What We Do
Gender-Based Violence Awareness Building
Our program teams work with our project participants to bring awareness to the risks and harms that are inflicted upon women and girls through gender-based violence. This includes domestic violence and abuse, physical, sexual, or mental harm, threats or coercions, and physically forced sexual acts. We listen and learn about the experiences and perspectives of community members and engage them in trainings that demonstrate how to prevent, avoid, and respond to this type of violence. Our facilitators prioritize working with participants, including men, to identify unequal power relationships and address the risk factors that inhibit safe and inclusive behavioral practices.
Early Child Marriage Prevention
When parents are in a financially compromising position, they may seek another resource that can provide for their child. Due to a variety of factors, girls can be promised as brides to typically much older, financially stable men who often inflict pain, suffering, and trauma on girls who are yet to be of a marriage-appropriate age. World Concern facilitators work in communities where early child marriage rates are high to keep children, particularly girls, in school and provide trainings to families so that they become aware of the dangers of early-child marriage and what they can do to prevent it.

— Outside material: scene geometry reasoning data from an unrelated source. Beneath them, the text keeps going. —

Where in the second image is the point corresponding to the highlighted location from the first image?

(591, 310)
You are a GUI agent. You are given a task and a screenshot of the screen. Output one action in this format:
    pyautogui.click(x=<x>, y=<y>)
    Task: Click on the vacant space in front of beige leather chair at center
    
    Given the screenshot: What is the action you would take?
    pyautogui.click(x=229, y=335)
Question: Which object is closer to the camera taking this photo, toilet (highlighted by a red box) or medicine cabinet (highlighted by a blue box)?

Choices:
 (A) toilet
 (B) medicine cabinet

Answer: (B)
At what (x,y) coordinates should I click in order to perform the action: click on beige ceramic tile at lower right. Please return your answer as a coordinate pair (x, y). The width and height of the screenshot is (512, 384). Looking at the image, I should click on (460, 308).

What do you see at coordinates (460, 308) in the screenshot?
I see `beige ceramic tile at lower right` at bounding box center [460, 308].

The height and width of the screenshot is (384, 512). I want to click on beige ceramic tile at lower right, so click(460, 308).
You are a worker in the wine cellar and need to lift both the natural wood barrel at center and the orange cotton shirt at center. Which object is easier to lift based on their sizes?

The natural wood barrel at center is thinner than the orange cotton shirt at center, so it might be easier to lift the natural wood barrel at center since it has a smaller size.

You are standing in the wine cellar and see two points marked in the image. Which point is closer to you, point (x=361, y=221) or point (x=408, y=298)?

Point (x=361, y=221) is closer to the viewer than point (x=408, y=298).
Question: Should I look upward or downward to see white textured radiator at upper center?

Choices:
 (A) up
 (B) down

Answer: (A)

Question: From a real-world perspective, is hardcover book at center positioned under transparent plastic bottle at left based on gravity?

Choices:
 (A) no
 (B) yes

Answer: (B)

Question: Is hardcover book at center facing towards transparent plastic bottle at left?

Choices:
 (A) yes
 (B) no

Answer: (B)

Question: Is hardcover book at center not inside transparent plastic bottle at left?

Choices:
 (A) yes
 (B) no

Through scholarships to students and savings-and-loans skills training to parents, they can financially support their family's needs and keep their children safe and in their care.
Training on Child Rights and Caretaker Champions
Children’s voices are increasingly important in the fight for their protection and safety. Many youth involved in World Concern programs are trained on the UN’s “The Convention on the Rights of the Child” so that they are able to voice their needs, be their own advocate, and attain the protection they deserve. Caretaker Committees are established alongside these trainings so that adults in the communities we serve can also advocate for their children, protect them from harm, and improve the mechanisms that support a healthy, positive, and safe childhood.